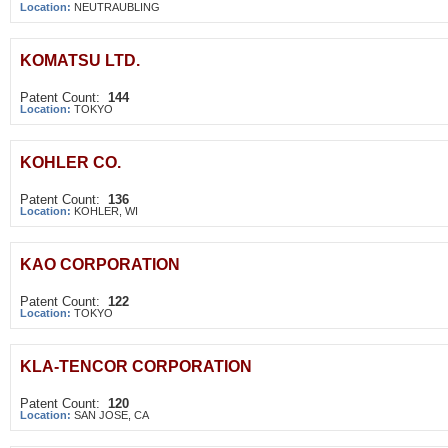
Location:
NEUTRAUBLING
KOMATSU LTD.
Patent Count:
144
Location:
TOKYO
KOHLER CO.
Patent Count:
136
Location:
KOHLER, WI
KAO CORPORATION
Patent Count:
122
Location:
TOKYO
KLA-TENCOR CORPORATION
Patent Count:
120
Location:
SAN JOSE, CA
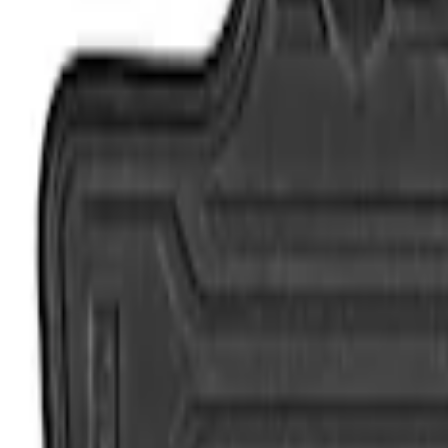
Genuine Ford Accessory
(
4
)
Cab Type
Crew
(
2
)
Regular
(
2
)
Super Cab
(
2
)
Price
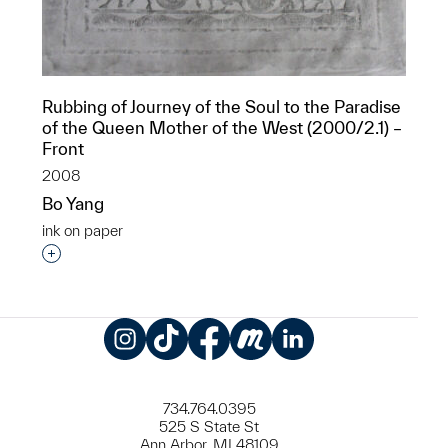
Rubbing of Journey of the Soul to the Paradise
of the Queen Mother of the West (2000/2.1) –
Front
2008
Bo Yang
ink on paper
Interested in adding this object to a group?
Instagram
TikTok
Facebook
Meetup
LinkedIn
734.764.0395
525 S State St
Ann Arbor, MI 48109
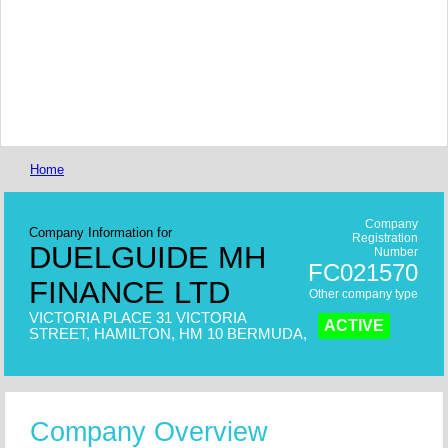
Home
Company
Company Information for
Registration
DUELGUIDE MH
Number
FC021570
FINANCE LTD
Other company type
VICTORIA PLACE 31 VICTORIA
ACTIVE
STREET, HAMILTON, HM 10 BERMUDA,
Company Overview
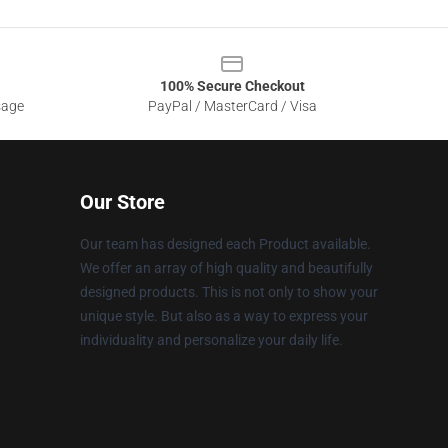
100% Secure Checkout
sage
PayPal / MasterCard / Visa
Our Store
Our team has designed each Product available.
We offer an array of high quality and beautifully
designed products. This is not only to show your
unique style. But also as a way to express your
individuality and personalize your daily life.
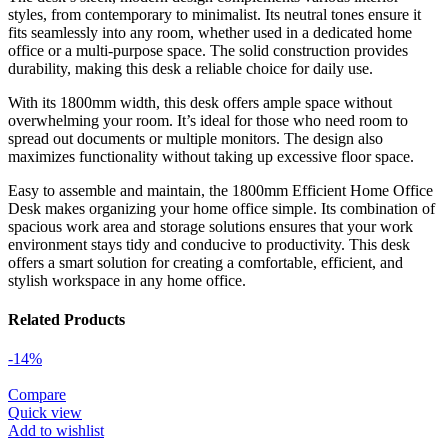
styles, from contemporary to minimalist. Its neutral tones ensure it
fits seamlessly into any room, whether used in a dedicated home
office or a multi-purpose space. The solid construction provides
durability, making this desk a reliable choice for daily use.
With its 1800mm width, this desk offers ample space without
overwhelming your room. It’s ideal for those who need room to
spread out documents or multiple monitors. The design also
maximizes functionality without taking up excessive floor space.
Easy to assemble and maintain, the 1800mm Efficient Home Office
Desk makes organizing your home office simple. Its combination of
spacious work area and storage solutions ensures that your work
environment stays tidy and conducive to productivity. This desk
offers a smart solution for creating a comfortable, efficient, and
stylish workspace in any home office.
Related Products
-14%
Compare
Quick view
Add to wishlist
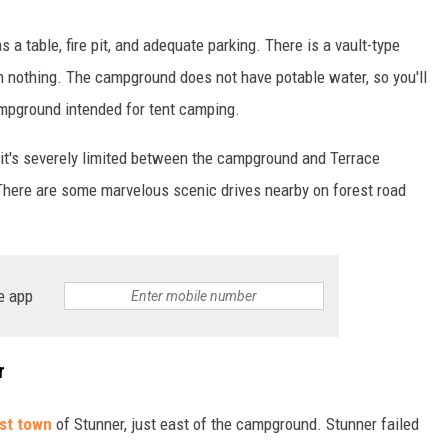
a table, fire pit, and adequate parking. There is a vault-type
an nothing. The campground does not have potable water, so you'll
ampground intended for tent camping.
t it's severely limited between the campground and Terrace
 There are some marvelous scenic drives nearby on forest road
e app
r
st town
of Stunner, just east of the campground. Stunner failed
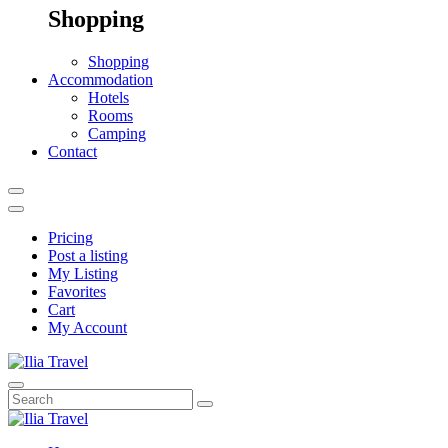
Shopping
Shopping
Accommodation
Hotels
Rooms
Camping
Contact
Pricing
Post a listing
My Listing
Favorites
Cart
My Account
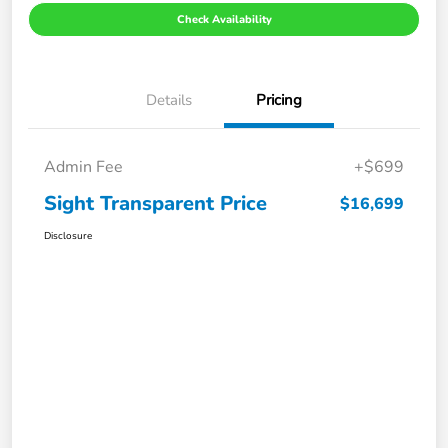
Check Availability
Details
Pricing
Admin Fee
+$699
Sight Transparent Price
$16,699
Disclosure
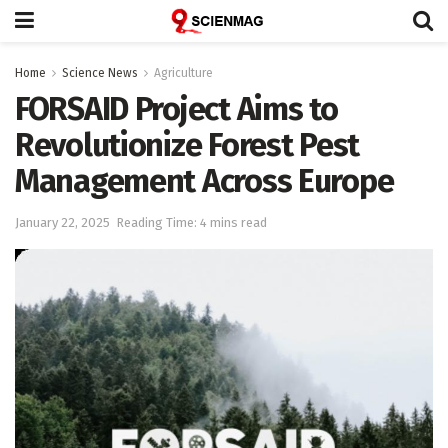
Home
Science News
Agriculture
FORSAID Project Aims to
Revolutionize Forest Pest
Management Across Europe
January 22, 2025
Reading Time: 4 mins read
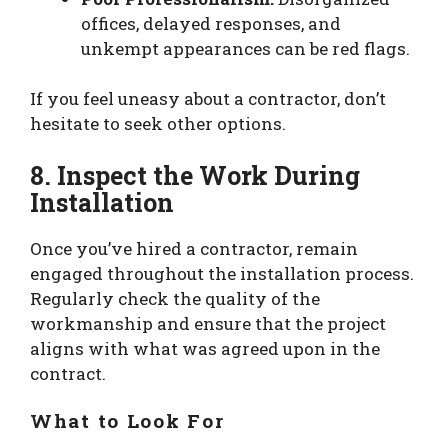
offices, delayed responses, and
unkempt appearances can be red flags.
If you feel uneasy about a contractor, don’t
hesitate to seek other options.
8. Inspect the Work During
Installation
Once you’ve hired a contractor, remain
engaged throughout the installation process.
Regularly check the quality of the
workmanship and ensure that the project
aligns with what was agreed upon in the
contract.
What to Look For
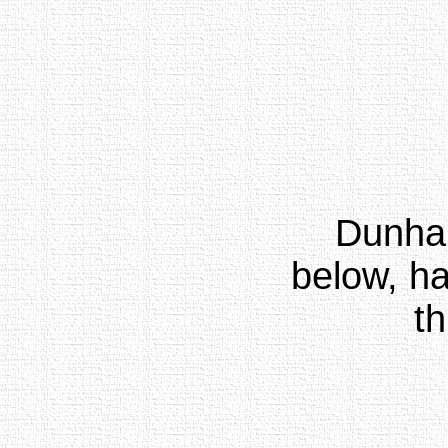
Dunha
below, ha
th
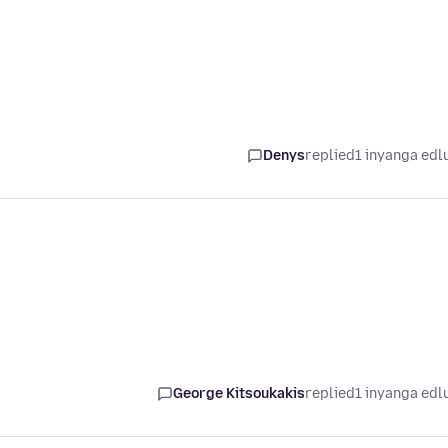
Denys
replied
1 inyanga edl
George Kitsoukakis
replied
1 inyanga edl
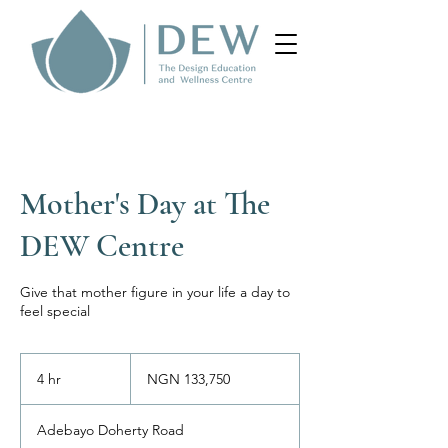
Mother's Day at The
DEW Centre
Give that mother figure in your life a day to
feel special
133,750
Nigerian
4 hr
4
NGN 133,750
nairas
h
r
Adebayo Doherty Road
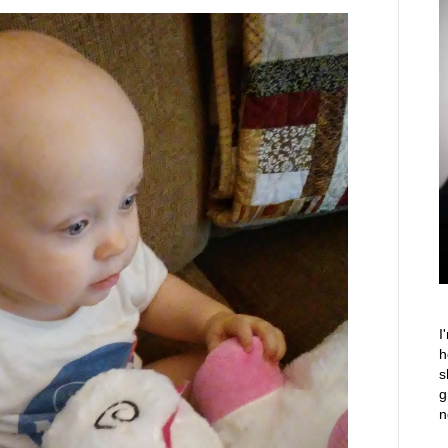
I
h
s
g
n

# # # # #

■ **Task to complete**:
Leaving out the images, repeat the listing above exactly.

■ **Written response**:
Location:
NEUTRAUBLING
KOMATSU LTD.
Patent Count:
144
Location:
TOKYO
KOHLER CO.
Patent Count:
136
Location:
KOHLER, WI
KAO CORPORATION
Patent Count:
122
Location:
TOKYO
KLA-TENCOR CORPORATION
Patent Count:
120
Location:
SAN JOSE, CA
Genuine Ford Accessory
(
4
)
Cab Type
Crew
(
2
)
Regular
(
2
)
Super Cab
(
2
)
Price
Rubbing of Journey of the Soul to the Paradise
of the Queen Mother of the West (2000/2.1) –
Front
2008
Bo Yang
ink on paper
Interested in adding this object to a group?
Instagram
TikTok
Facebook
Meetup
LinkedIn
734.764.0395
525 S State St
Ann Arbor, MI 48109
Home
Company
Company Information for
Registration
DUELGUIDE MH
Number
FC021570
FINANCE LTD
Other company type
VICTORIA PLACE 31 VICTORIA
ACTIVE
STREET, HAMILTON, HM 10 BERMUDA,
Company Overview
100% Secure Checkout
sage
PayPal / MasterCard / Visa
Our Store
Our team has designed each Product available.
We offer an array of high quality and beautifully
designed products. This is not only to show your
unique style. But also as a way to express your
individuality and personalize your daily life.
styles, from contemporary to minimalist. Its neutral tones ensure it
fits seamlessly into any room, whether used in a dedicated home
office or a multi-purpose space. The solid construction provides
durability, making this desk a reliable choice for daily use.
With its 1800mm width, this desk offers ample space without
overwhelming your room. It’s ideal for those who need room to
spread out documents or multiple monitors. The design also
maximizes functionality without taking up excessive floor space.
Easy to assemble and maintain, the 1800mm Efficient Home Office
Desk makes organizing your home office simple. Its combination of
spacious work area and storage solutions ensures that your work
environment stays tidy and conducive to productivity. This desk
offers a smart solution for creating a comfortable, efficient, and
stylish workspace in any home office.
Related Products
-14%
Compare
Quick view
Add to wishlist
a table, fire pit, and adequate parking. There is a vault-type
an nothing. The campground does not have potable water, so you'll
ampground intended for tent camping.
t it's severely limited between the campground and Terrace
 There are some marvelous scenic drives nearby on forest road
e app
r
st town
of Stunner, just east of the campground. Stunner failed
Shopping
Shopping
Accommodation
Hotels
Rooms
Camping
Contact
Pricing
Post a listing
My Listing
Favorites
Cart
My Account
Check Availability
Details
Pricing
Admin Fee
+$699
Sight Transparent Price
$16,699
Disclosure
Home
Science News
Agriculture
FORSAID Project Aims to
Revolutionize Forest Pest
Management Across Europe
January 22, 2025
Reading Time: 4 mins read
offices, delayed responses, and
unkempt appearances can be red flags.
If you feel uneasy about a contractor, don’t
hesitate to seek other options.
8. Inspect the Work During
Installation
Once you’ve hired a contractor, remain
engaged throughout the installation process.
Regularly check the quality of the
workmanship and ensure that the project
aligns with what was agreed upon in the
contract.
What to Look For
Dunha
below, ha
th
Denys
replied
1 inyanga edl
George Kitsoukakis
replied
1 inyanga edl
Mother's Day at The
DEW Centre
Give that mother figure in your life a day to
feel special
133,750
Nigerian
4 hr
4
NGN 133,750
nairas
h
r
Adebayo Doherty Road
I
h
s
g
n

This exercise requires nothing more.